Creating a flow file - mjsull/HapFlow GitHub Wiki
Required Input
To create a Flow File an Indexed BAM file, a VCF file and a location for the Flow file to be created must be selected.
If multiple references/chromosomes are present in the BAM file you will be prompted to select a reference. This choice can be changed by clicking the button (...) to the right of "Select reference:"
If using the command-line a flow file for each reference will be created unless otherwise specified.
Optional Arguments
Filter variants before:
Do not create flows at variant sites before this position. This is useful for quick analysis of a small section of the genome.
Filter variants after:
Do not create flows at variant sites after this position.
Max. Distance:
This is the maximum distance between two variant sites for HapFlow to check if they are part of the same Flow. This is done to keep the memory imprint of HapFlow-generator small. If you are using long reads (i.e. PacBio) change this value to the maximum read length.
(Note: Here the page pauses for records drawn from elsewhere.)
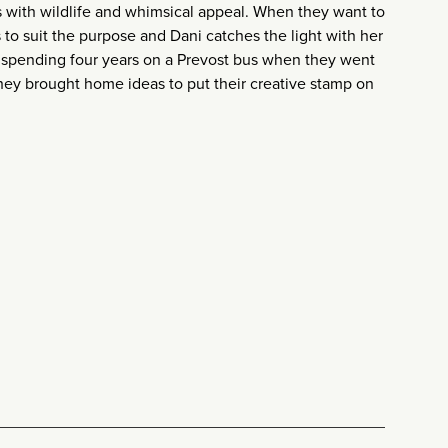
s with wildlife and whimsical appeal. When they want to
 to suit the purpose and Dani catches the light with her
er spending four years on a Prevost bus when they went
 they brought home ideas to put their creative stamp on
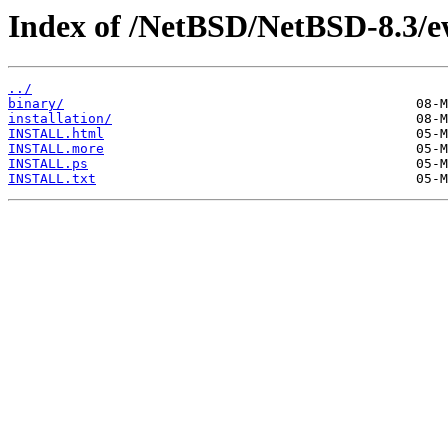
Index of /NetBSD/NetBSD-8.3/
../
binary/
installation/
INSTALL.html
INSTALL.more
INSTALL.ps
INSTALL.txt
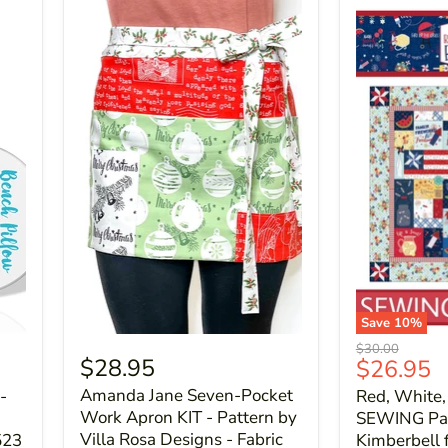
Save
10
%
Original
$30.00
$28.95
Current
$26.95
price
price
Amanda Jane Seven-Pocket
-
Red, White,
Work Apron KIT - Pattern by
SEWING Pat
Villa Rosa Designs - Fabric
523
Kimberbell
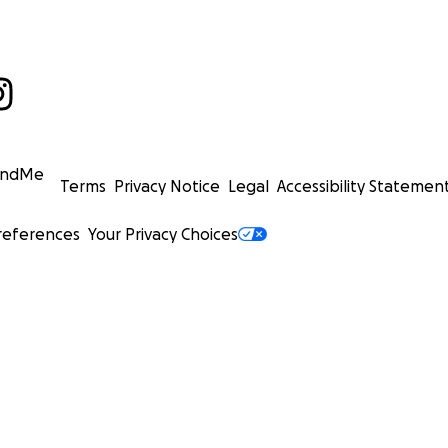
undMe
Terms
Privacy Notice
Legal
Accessibility Statemen
references
Your Privacy Choices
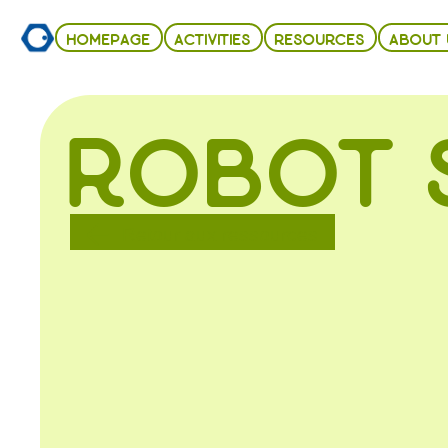
HOMEPAGE
ACTIVITIES
RESOURCES
ABOUT 
ROBOT 
Retour aux ressources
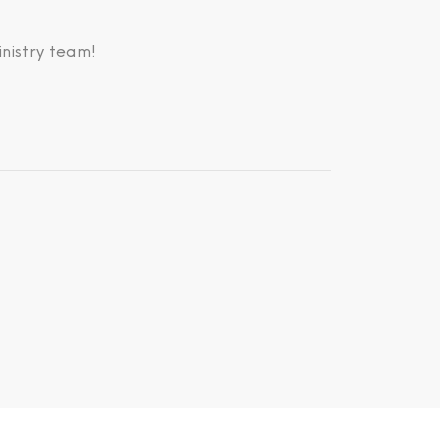
nistry team!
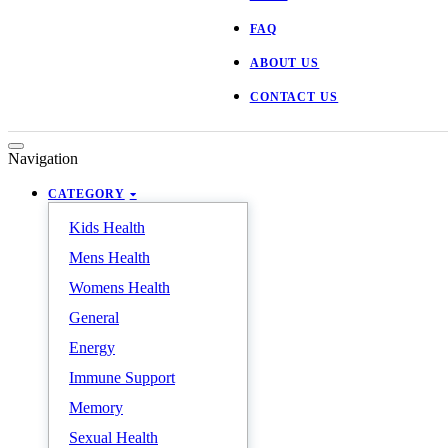
FAQ
ABOUT US
CONTACT US
Navigation
CATEGORY
Kids Health
Mens Health
Womens Health
General
Energy
Immune Support
Memory
Sexual Health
In the authors experience chimerism is too high in mate-pair reads for useful information to be extracted - however if you wish to try set this value to the maximum insert size of your reads.
Min. variant quality:
Filter all variants with a quality score lower than this. In our experience variants with a quality < 10 are most likely due to sequencing error and add unnecessary "noise" to the flow diagram.
Filter high coverage variants:
Filter all variants with a coverage greater than this value multiplied by the median coverage of all variants. High coverage variants are likely due to repetitive regions or contamination, because rows in HapFlow are spaced according to the allele with the highest coverage for the entire genome reducing alleles with extremely high coverage removes a lot of unnecessary whitespace.